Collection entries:
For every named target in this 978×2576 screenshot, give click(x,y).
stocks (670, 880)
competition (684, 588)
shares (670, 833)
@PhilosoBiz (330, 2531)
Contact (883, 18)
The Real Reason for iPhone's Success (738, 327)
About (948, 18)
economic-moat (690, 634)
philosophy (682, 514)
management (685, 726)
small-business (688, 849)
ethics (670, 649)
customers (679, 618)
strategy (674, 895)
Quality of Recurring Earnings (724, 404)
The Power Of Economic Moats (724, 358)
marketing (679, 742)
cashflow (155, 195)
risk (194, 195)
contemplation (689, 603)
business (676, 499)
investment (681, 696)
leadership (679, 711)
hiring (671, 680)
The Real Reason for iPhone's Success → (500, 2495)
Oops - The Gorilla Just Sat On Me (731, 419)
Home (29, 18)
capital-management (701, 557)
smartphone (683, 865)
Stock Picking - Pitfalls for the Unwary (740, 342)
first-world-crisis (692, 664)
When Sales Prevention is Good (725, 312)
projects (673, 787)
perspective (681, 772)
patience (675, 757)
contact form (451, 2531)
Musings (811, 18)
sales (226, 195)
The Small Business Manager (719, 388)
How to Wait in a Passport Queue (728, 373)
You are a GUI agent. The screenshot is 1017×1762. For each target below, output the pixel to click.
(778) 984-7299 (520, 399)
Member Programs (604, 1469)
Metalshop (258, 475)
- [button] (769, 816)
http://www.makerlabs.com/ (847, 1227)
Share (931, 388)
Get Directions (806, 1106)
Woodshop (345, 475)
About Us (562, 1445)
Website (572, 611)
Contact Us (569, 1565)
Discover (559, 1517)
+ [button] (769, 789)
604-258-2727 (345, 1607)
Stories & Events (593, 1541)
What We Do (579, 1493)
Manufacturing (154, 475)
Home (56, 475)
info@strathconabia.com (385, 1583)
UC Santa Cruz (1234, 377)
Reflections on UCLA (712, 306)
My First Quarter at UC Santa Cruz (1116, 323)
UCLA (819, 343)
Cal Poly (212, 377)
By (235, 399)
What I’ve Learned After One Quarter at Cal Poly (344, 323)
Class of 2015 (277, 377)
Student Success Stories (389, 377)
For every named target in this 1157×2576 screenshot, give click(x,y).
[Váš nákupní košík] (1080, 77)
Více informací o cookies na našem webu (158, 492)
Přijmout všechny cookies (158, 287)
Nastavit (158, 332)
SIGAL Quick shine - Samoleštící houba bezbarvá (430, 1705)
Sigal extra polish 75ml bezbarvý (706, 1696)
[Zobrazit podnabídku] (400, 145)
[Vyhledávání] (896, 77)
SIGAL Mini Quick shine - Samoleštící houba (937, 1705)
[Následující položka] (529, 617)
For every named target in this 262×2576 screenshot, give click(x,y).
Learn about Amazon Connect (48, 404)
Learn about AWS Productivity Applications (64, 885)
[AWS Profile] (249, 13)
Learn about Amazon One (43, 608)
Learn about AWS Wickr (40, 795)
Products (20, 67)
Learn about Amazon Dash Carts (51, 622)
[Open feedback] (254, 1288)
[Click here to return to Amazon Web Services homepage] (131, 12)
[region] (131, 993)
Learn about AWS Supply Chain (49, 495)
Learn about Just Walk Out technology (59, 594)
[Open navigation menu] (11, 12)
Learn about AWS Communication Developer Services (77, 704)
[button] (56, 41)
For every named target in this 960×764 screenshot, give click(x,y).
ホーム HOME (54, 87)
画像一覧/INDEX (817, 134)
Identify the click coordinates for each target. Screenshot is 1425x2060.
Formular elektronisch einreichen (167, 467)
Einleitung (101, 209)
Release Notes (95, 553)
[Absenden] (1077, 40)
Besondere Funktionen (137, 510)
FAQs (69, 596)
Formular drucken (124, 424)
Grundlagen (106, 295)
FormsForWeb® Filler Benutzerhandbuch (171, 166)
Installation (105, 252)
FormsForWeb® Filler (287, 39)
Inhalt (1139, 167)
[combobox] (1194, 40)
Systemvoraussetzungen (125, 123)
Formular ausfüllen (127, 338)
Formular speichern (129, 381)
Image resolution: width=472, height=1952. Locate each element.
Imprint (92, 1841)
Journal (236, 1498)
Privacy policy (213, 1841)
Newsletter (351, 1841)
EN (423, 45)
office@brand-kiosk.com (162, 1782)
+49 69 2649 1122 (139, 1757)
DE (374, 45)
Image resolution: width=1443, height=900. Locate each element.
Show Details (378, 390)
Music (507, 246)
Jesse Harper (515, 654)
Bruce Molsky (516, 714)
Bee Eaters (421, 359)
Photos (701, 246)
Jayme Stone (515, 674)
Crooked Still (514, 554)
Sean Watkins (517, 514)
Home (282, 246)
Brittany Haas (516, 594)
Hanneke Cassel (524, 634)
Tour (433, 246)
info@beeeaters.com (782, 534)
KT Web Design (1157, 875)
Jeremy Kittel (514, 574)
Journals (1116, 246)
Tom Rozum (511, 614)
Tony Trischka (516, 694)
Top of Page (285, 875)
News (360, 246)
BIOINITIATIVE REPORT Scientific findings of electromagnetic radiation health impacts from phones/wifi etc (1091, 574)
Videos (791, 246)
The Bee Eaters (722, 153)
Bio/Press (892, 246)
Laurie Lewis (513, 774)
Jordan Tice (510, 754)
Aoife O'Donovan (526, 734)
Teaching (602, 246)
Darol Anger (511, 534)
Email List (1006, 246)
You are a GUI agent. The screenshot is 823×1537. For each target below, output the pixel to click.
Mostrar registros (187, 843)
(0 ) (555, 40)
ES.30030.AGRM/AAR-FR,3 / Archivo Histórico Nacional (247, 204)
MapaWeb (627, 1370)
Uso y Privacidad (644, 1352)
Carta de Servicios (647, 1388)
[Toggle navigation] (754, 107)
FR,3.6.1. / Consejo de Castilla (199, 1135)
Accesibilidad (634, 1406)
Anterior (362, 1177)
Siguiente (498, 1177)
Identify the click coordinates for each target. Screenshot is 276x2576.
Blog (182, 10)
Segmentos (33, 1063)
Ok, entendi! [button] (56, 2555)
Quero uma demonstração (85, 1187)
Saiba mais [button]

Exercise instructions: Print the data above again, with nothing altered and nothing left out.

Solution for this exercise:
For every named target in this 978×2576 screenshot, give click(x,y).
stocks (670, 880)
competition (684, 588)
shares (670, 833)
@PhilosoBiz (330, 2531)
Contact (883, 18)
The Real Reason for iPhone's Success (738, 327)
About (948, 18)
economic-moat (690, 634)
philosophy (682, 514)
management (685, 726)
small-business (688, 849)
ethics (670, 649)
customers (679, 618)
strategy (674, 895)
Quality of Recurring Earnings (724, 404)
The Power Of Economic Moats (724, 358)
marketing (679, 742)
cashflow (155, 195)
risk (194, 195)
contemplation (689, 603)
business (676, 499)
investment (681, 696)
leadership (679, 711)
hiring (671, 680)
The Real Reason for iPhone's Success → (500, 2495)
Oops - The Gorilla Just Sat On Me (731, 419)
Home (29, 18)
capital-management (701, 557)
smartphone (683, 865)
Stock Picking - Pitfalls for the Unwary (740, 342)
first-world-crisis (692, 664)
When Sales Prevention is Good (725, 312)
projects (673, 787)
perspective (681, 772)
patience (675, 757)
contact form (451, 2531)
Musings (811, 18)
sales (226, 195)
The Small Business Manager (719, 388)
How to Wait in a Passport Queue (728, 373)
You are a GUI agent. The screenshot is 1017×1762. For each target below, output the pixel to click.
(778) 984-7299 (520, 399)
Member Programs (604, 1469)
Metalshop (258, 475)
- [button] (769, 816)
http://www.makerlabs.com/ (847, 1227)
Share (931, 388)
Get Directions (806, 1106)
Woodshop (345, 475)
About Us (562, 1445)
Website (572, 611)
Contact Us (569, 1565)
Discover (559, 1517)
+ [button] (769, 789)
604-258-2727 (345, 1607)
Stories & Events (593, 1541)
What We Do (579, 1493)
Manufacturing (154, 475)
Home (56, 475)
info@strathconabia.com (385, 1583)
UC Santa Cruz (1234, 377)
Reflections on UCLA (712, 306)
My First Quarter at UC Santa Cruz (1116, 323)
UCLA (819, 343)
Cal Poly (212, 377)
By (235, 399)
What I’ve Learned After One Quarter at Cal Poly (344, 323)
Class of 2015 (277, 377)
Student Success Stories (389, 377)
For every named target in this 1157×2576 screenshot, give click(x,y).
[Váš nákupní košík] (1080, 77)
Více informací o cookies na našem webu (158, 492)
Přijmout všechny cookies (158, 287)
Nastavit (158, 332)
SIGAL Quick shine - Samoleštící houba bezbarvá (430, 1705)
Sigal extra polish 75ml bezbarvý (706, 1696)
[Zobrazit podnabídku] (400, 145)
[Vyhledávání] (896, 77)
SIGAL Mini Quick shine - Samoleštící houba (937, 1705)
[Následující položka] (529, 617)
For every named target in this 262×2576 screenshot, give click(x,y).
Learn about Amazon Connect (48, 404)
Learn about AWS Productivity Applications (64, 885)
[AWS Profile] (249, 13)
Learn about Amazon One (43, 608)
Learn about AWS Wickr (40, 795)
Products (20, 67)
Learn about Amazon Dash Carts (51, 622)
[Open feedback] (254, 1288)
[Click here to return to Amazon Web Services homepage] (131, 12)
[region] (131, 993)
Learn about AWS Supply Chain (49, 495)
Learn about Just Walk Out technology (59, 594)
[Open navigation menu] (11, 12)
Learn about AWS Communication Developer Services (77, 704)
[button] (56, 41)
For every named target in this 960×764 screenshot, give click(x,y).
ホーム HOME (54, 87)
画像一覧/INDEX (817, 134)
Identify the click coordinates for each target. Screenshot is 1425x2060.
Formular elektronisch einreichen (167, 467)
Einleitung (101, 209)
Release Notes (95, 553)
[Absenden] (1077, 40)
Besondere Funktionen (137, 510)
FAQs (69, 596)
Formular drucken (124, 424)
Grundlagen (106, 295)
FormsForWeb® Filler Benutzerhandbuch (171, 166)
Installation (105, 252)
FormsForWeb® Filler (287, 39)
Inhalt (1139, 167)
[combobox] (1194, 40)
Systemvoraussetzungen (125, 123)
Formular ausfüllen (127, 338)
Formular speichern (129, 381)
Image resolution: width=472, height=1952. Locate each element.
Imprint (92, 1841)
Journal (236, 1498)
Privacy policy (213, 1841)
Newsletter (351, 1841)
EN (423, 45)
office@brand-kiosk.com (162, 1782)
+49 69 2649 1122 (139, 1757)
DE (374, 45)
Image resolution: width=1443, height=900. Locate each element.
Show Details (378, 390)
Music (507, 246)
Jesse Harper (515, 654)
Bruce Molsky (516, 714)
Bee Eaters (421, 359)
Photos (701, 246)
Jayme Stone (515, 674)
Crooked Still (514, 554)
Sean Watkins (517, 514)
Home (282, 246)
Brittany Haas (516, 594)
Hanneke Cassel (524, 634)
Tour (433, 246)
info@beeeaters.com (782, 534)
KT Web Design (1157, 875)
Jeremy Kittel (514, 574)
Journals (1116, 246)
Tom Rozum (511, 614)
Tony Trischka (516, 694)
Top of Page (285, 875)
News (360, 246)
BIOINITIATIVE REPORT Scientific findings of electromagnetic radiation health impacts from phones/wifi etc (1091, 574)
Videos (791, 246)
The Bee Eaters (722, 153)
Bio/Press (892, 246)
Laurie Lewis (513, 774)
Jordan Tice (510, 754)
Aoife O'Donovan (526, 734)
Teaching (602, 246)
Darol Anger (511, 534)
Email List (1006, 246)
You are a GUI agent. The screenshot is 823×1537. For each target below, output the pixel to click.
Mostrar registros (187, 843)
(0 ) (555, 40)
ES.30030.AGRM/AAR-FR,3 / Archivo Histórico Nacional (247, 204)
MapaWeb (627, 1370)
Uso y Privacidad (644, 1352)
Carta de Servicios (647, 1388)
[Toggle navigation] (754, 107)
FR,3.6.1. / Consejo de Castilla (199, 1135)
Accesibilidad (634, 1406)
Anterior (362, 1177)
Siguiente (498, 1177)
Identify the click coordinates for each target. Screenshot is 276x2576.
Blog (182, 10)
Segmentos (33, 1063)
Ok, entendi! [button] (56, 2555)
Quero uma demonstração (85, 1187)
Saiba mais [button]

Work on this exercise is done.